00:21:32 - Brandon Bayer
It wouldn't have to be that far. It can just be at an integration level, but the platform just makes it really easy.
00:21:39 - Anthony Campolo
I joke because I mess around a lot with FaunaDB and these kinds of frameworks. I agree with you. Getting the serverless dream is so enticing, but you start trying to bash these pieces together and you're like, oh my God.
00:21:52 - Christopher Burns
So let's go on to authentication. My first question, and it's probably really stupid to ask, if there's no API, how is it secure? How is it not going to be hacked if I don't control that?
00:22:08 - Brandon Bayer
Well, there is an API. You just don't have to build it yourself. Whether you have an API or not, you still have to do authentication to make sure that the bad guys don't get your data.
00:22:17 - Christopher Burns
Yeah. And so authentication is done through third-party clients. What's your current client list?
00:22:25 - Brandon Bayer
That's actually not correct. By default, authentication is self-hosted.

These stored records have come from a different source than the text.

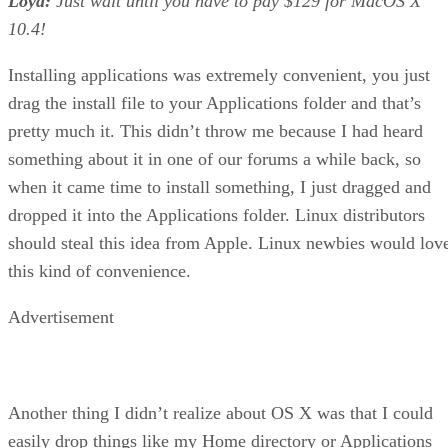
Loyd:
Just wait until you have to pay $129 for MacOS X
10.4!
Installing applications was extremely convenient, you just
drag the install file to your Applications folder and that’s
pretty much it. This didn’t throw me because I had heard
something about it in one of our forums a while back, so
when it came time to install something, I just dragged and
dropped it into the Applications folder. Linux distributors
should steal this idea from Apple. Linux newbies would lov
this kind of convenience.
Advertisement
Another thing I didn’t realize about OS X was that I could
easily drop things like my Home directory or Applications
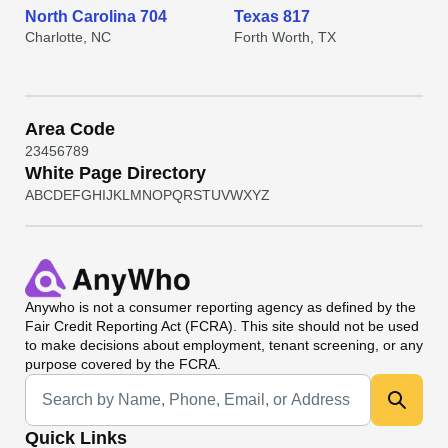
North Carolina 704
Texas 817
Charlotte, NC
Forth Worth, TX
Area Code
2
3
4
5
6
7
8
9
White Page Directory
A
B
C
D
E
F
G
H
I
J
K
L
M
N
O
P
Q
R
S
T
U
V
W
X
Y
Z
Anywho
is not a consumer reporting agency as defined by the
Fair Credit Reporting Act (FCRA). This site should not be used
to make decisions about employment, tenant screening, or any
purpose covered by the FCRA.
Universal Search
Quick Links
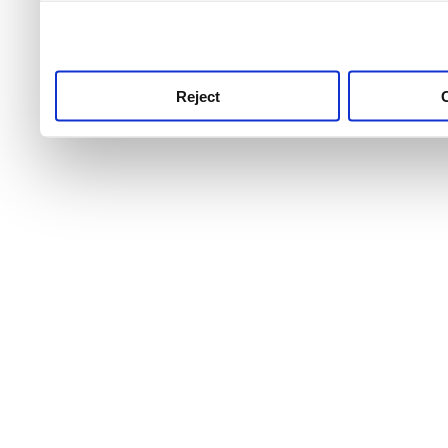
use this service, remembe
service.
Reject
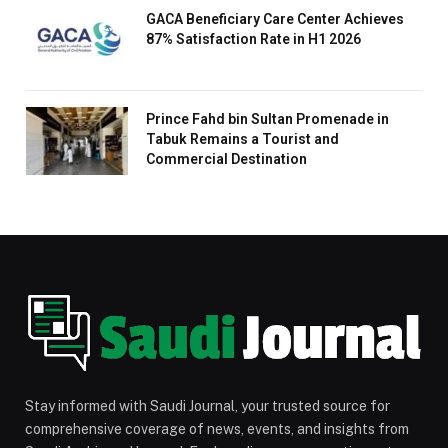
GACA Beneficiary Care Center Achieves
87% Satisfaction Rate in H1 2026
Prince Fahd bin Sultan Promenade in
Tabuk Remains a Tourist and
Commercial Destination
Stay informed with Saudi Journal, your trusted source for
comprehensive coverage of news, events, and insights from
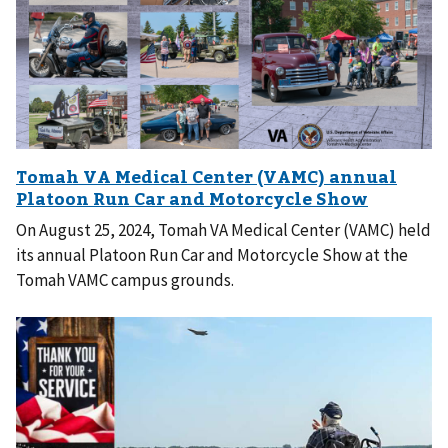
On August 25, 2024, Tomah VA Medical Center (VAMC) held
its annual Platoon Run Car and Motorcycle Show at the
Tomah VAMC campus grounds.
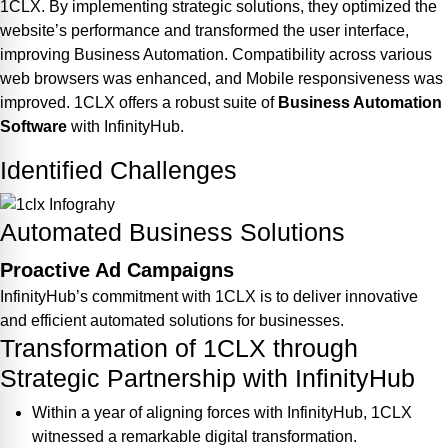
1CLX. By implementing strategic solutions, they optimized the
website’s performance and transformed the user interface,
improving Business Automation. Compatibility across various
web browsers was enhanced, and Mobile responsiveness was
improved. 1CLX offers a robust suite of
Business Automation
Software
with InfinityHub.
Identified Challenges
Automated Business Solutions
Proactive Ad Campaigns
InfinityHub’s commitment with 1CLX is to deliver innovative
and efficient automated solutions for businesses.
Transformation of 1CLX through
Strategic Partnership with InfinityHub
Within a year of aligning forces with InfinityHub, 1CLX
witnessed a remarkable digital transformation.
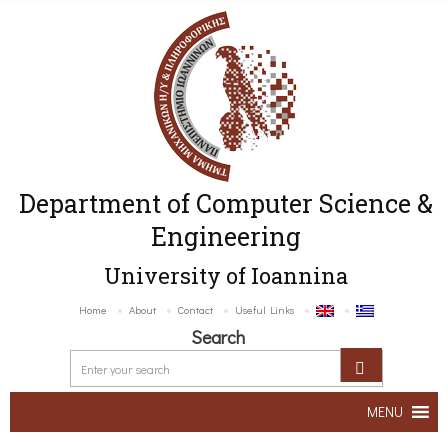
Department of Computer Science &
Engineering
University of Ioannina
Home
About
Contact
Useful Links
Search
MENU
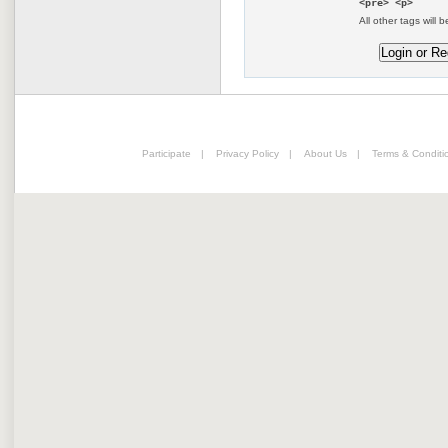
<pre> <p>
All other tags will b
Participate
|
Privacy Policy
|
About Us
|
Terms & Conditi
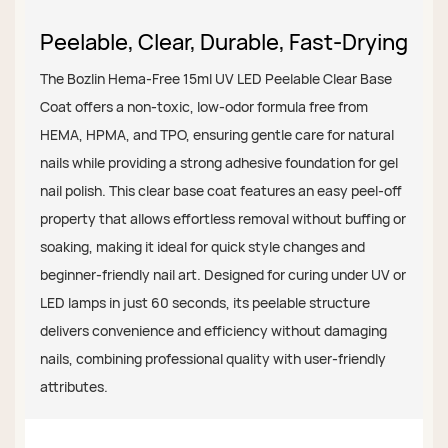
Peelable, Clear, Durable, Fast-Drying
The Bozlin Hema-Free 15ml UV LED Peelable Clear Base
Coat offers a non-toxic, low-odor formula free from
HEMA, HPMA, and TPO, ensuring gentle care for natural
nails while providing a strong adhesive foundation for gel
nail polish. This clear base coat features an easy peel-off
property that allows effortless removal without buffing or
soaking, making it ideal for quick style changes and
beginner-friendly nail art. Designed for curing under UV or
LED lamps in just 60 seconds, its peelable structure
delivers convenience and efficiency without damaging
nails, combining professional quality with user-friendly
attributes.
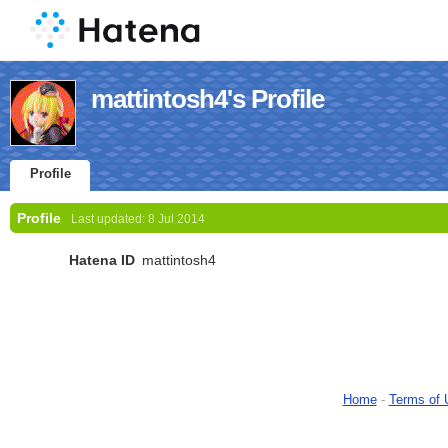
mattintosh4's Profile
Profile
Profile
Last updated:
8 Jul 2014
Hatena ID
mattintosh4
Home
-
Terms of 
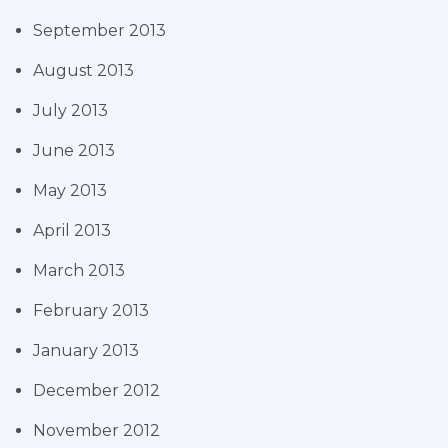
September 2013
August 2013
July 2013
June 2013
May 2013
April 2013
March 2013
February 2013
January 2013
December 2012
November 2012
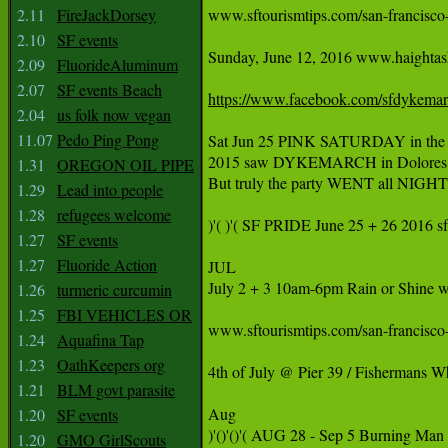
2.11
FireJackDorsey
www.sftourismtips.com/san-francisco-f
2.10
SF events
Sunday, June 12, 2016 www.haightashb
2.09
FluorideAluminum
2.07
SF events Beach
https://www.facebook.com/sfdykema
2.04
us folk now vegan
11.07
Pedo Ping Pong
Sat Jun 25 PINK SATURDAY in the 
2015 saw DYKEMARCH in Dolores Par
1.31
OREGON OIL PIPE
But truly the party WENT all NIGHT 
1.29
Lead into people
1.28
refugees welcome
)'( )'( SF PRIDE June 25 + 26 2016 s
1.27
SF events
1.27
Fluoride Action
JUL

July 2 + 3 10am-6pm Rain or Shine ww
1.26
turmeric curcumin
1.25
FBI VEHICLES OR
www.sftourismtips.com/san-francisco-fe
1.24
Aquafina Tap
1.23
OathKeepers org
4th of July @ Pier 39 / Fisherma
1.21
BLM govt parasite
Aug

1.20
SF events
1.20
GMO GirlScouts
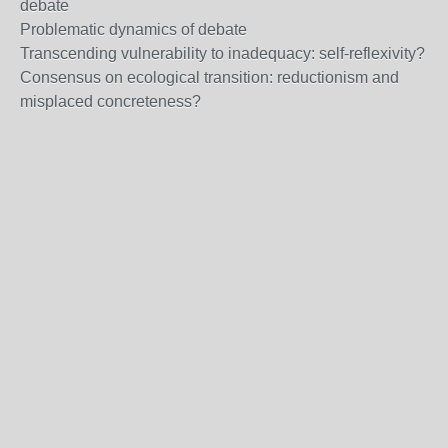
debate
Problematic dynamics of debate
Transcending vulnerability to inadequacy: self-reflexivity?
Consensus on ecological transition: reductionism and
misplaced concreteness?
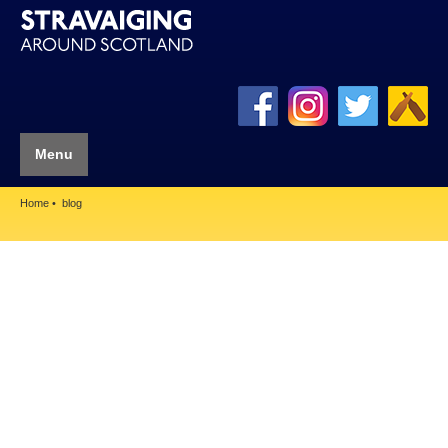
Menu
Home
blog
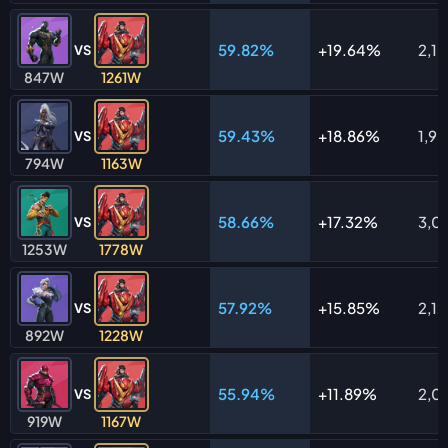
59.82%
19.64%
2,1
VS
847W
1261W
59.43%
18.86%
1,95
VS
794W
1163W
58.66%
17.32%
3,0
VS
1253W
1778W
57.92%
15.85%
2,1
VS
892W
1228W
55.94%
11.89%
2,0
VS
919W
1167W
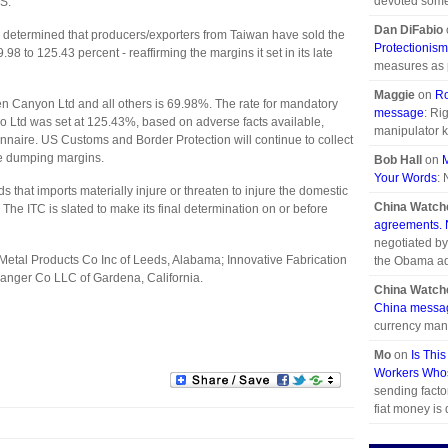
devoted some 
US.
Dan DiFabio
DOC determined that producers/exporters from Taiwan have sold the
Protectionism
 to 125.43 percent - reaffirming the margins it set in its late
measures as pr
Maggie
on
Ro
n Canyon Ltd and all others is 69.98%. The rate for mandatory
message
: Ri
Ltd was set at 125.43%, based on adverse facts available,
manipulator k
onnaire. US Customs and Border Protection will continue to collect
ge dumping margins.
Bob Hall
on
Your Words
: 
s that imports materially injure or threaten to injure the domestic
China Watch
The ITC is slated to make its final determination on or before
agreements. N
negotiated by
 Metal Products Co Inc of Leeds, Alabama; Innovative Fabrication
the Obama ad
anger Co LLC of Gardena, California.
China Watch
China messa
currency mani
Mo
on
Is Thi
Workers Whos
sending facto
fiat money is d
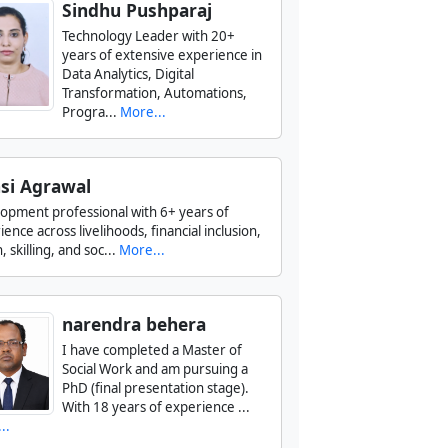
Sindhu Pushparaj
Technology Leader with 20+
years of extensive experience in
Data Analytics, Digital
Transformation, Automations,
Progra...
More...
si Agrawal
opment professional with 6+ years of
ence across livelihoods, financial inclusion,
, skilling, and soc...
More...
narendra behera
I have completed a Master of
Social Work and am pursuing a
PhD (final presentation stage).
With 18 years of experience ...
..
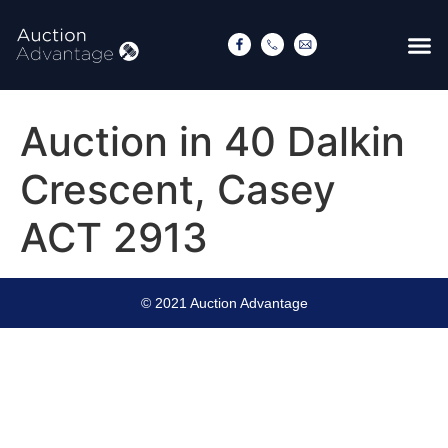
Auction in 40 Dalkin
Crescent, Casey
ACT 2913
© 2021 Auction Advantage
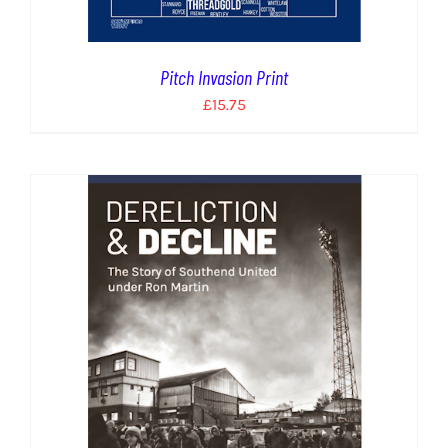
Pitch Invasion Print
£
15.75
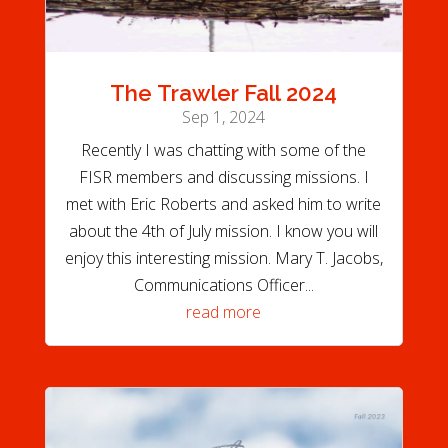
The Trawler Fall 2024
Sep 1, 2024
Recently I was chatting with some of the
FISR members and discussing missions. I
met with Eric Roberts and asked him to write
about the 4th of July mission. I know you will
enjoy this interesting mission. Mary T. Jacobs,
Communications Officer...
read more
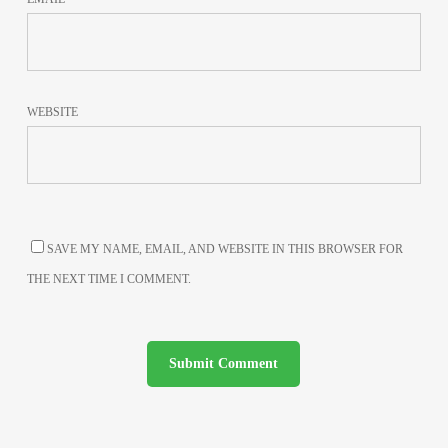
WEBSITE
SAVE MY NAME, EMAIL, AND WEBSITE IN THIS BROWSER FOR
THE NEXT TIME I COMMENT.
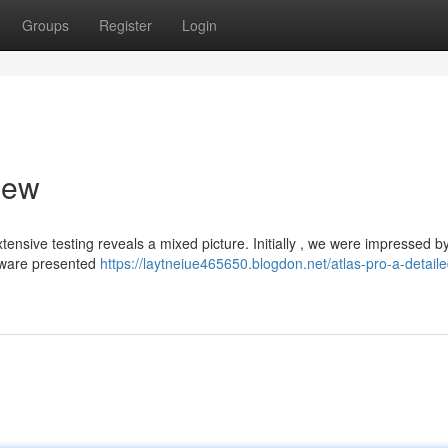
Groups
Register
Login
iew
ensive testing reveals a mixed picture. Initially , we were impressed b
ftware presented
https://laytneiue465650.blogdon.net/atlas-pro-a-detaile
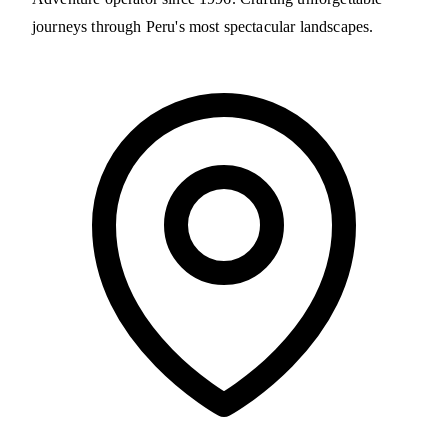
journeys through Peru's most spectacular landscapes.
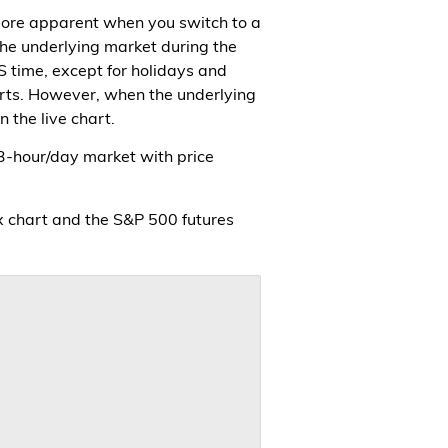
 more apparent when you switch to a
the underlying market during the
S time, except for holidays and
charts. However, when the underlying
 the live chart.
 23-hour/day market with price
x chart and the S&P 500 futures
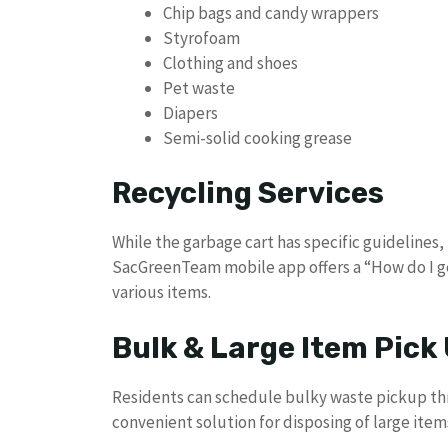
Chip bags and candy wrappers
Styrofoam
Clothing and shoes
Pet waste
Diapers
Semi-solid cooking grease
Recycling Services
While the garbage cart has specific guideline
SacGreenTeam mobile app offers a “How do I get
various items.
Bulk & Large Item Pick
Residents can schedule bulky waste pickup t
convenient solution for disposing of large items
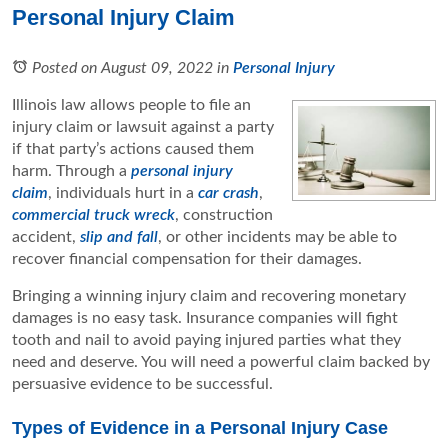
Personal Injury Claim
Posted on August 09, 2022
in
Personal Injury
Illinois law allows people to file an
injury claim or lawsuit against a party
if that party’s actions caused them
harm. Through a
personal injury
claim
, individuals hurt in a
car crash
,
commercial truck wreck
, construction
accident,
slip and fall
, or other incidents may be able to
recover financial compensation for their damages.
Bringing a winning injury claim and recovering monetary
damages is no easy task. Insurance companies will fight
tooth and nail to avoid paying injured parties what they
need and deserve. You will need a powerful claim backed by
persuasive evidence to be successful.
Types of Evidence in a Personal Injury Case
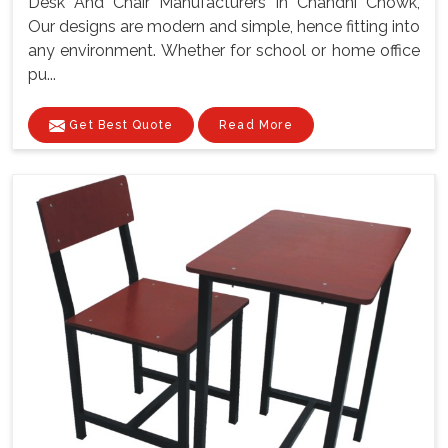
Desk And Chair Manufacturers In Chandni Chowk,
Our designs are modern and simple, hence fitting into
any environment. Whether for school or home office
pu...
Get Best Quote
Read More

00:22:29 - Christopher Burns
Self-hosted. Okay.
00:22:31 - Anthony Campolo
You provide a bunch of different versions, so you have Authn and Authz set up by default with sign in, log in, and log out. Then you can also do session management, and you can bring in stuff like Passport. So you're providing a ton of different functionality in terms of different ways to do authentication.
00:22:49 - Brandon Bayer
Yeah. So let me try to break it down here, real simple. Session management is how you track that the same person is making multiple requests to your database. How you authenticate them is a different thing. It's how you verify that they are who they are, not just that they're the same person from request to request.
We have session management built into Blitz.js. You can use that built-in session management with username and password, which we have by default. You can also use it with third-party login like Twitter or GitHub or social login. We have a Passport.js adapter that makes it really easy to plug in any Passport strategy into our session management system and use that third party for authentication. But then you still use the internal session management, which is really great for the full-stack nature. It's all nicely integrated. We'll probably add other adapters in the future.
00:23:44 - Anthony Campolo
Yeah, I saw this thing called SuperTokens. I'd never heard of this before. This is like an open source JWT thing.
00:23:50 - Brandon Bayer
SuperTokens is a company. I think it's one of the most secure authentication systems on the planet right now, probably, or at least widely available. The CTO of SuperTokens is Rishabh Poddar, and he is the brains behind our session management. The session management is based off of SuperTokens. It doesn't use SuperTokens directly, but it takes their lessons and learnings and how they do that, and we bring that into Blitz.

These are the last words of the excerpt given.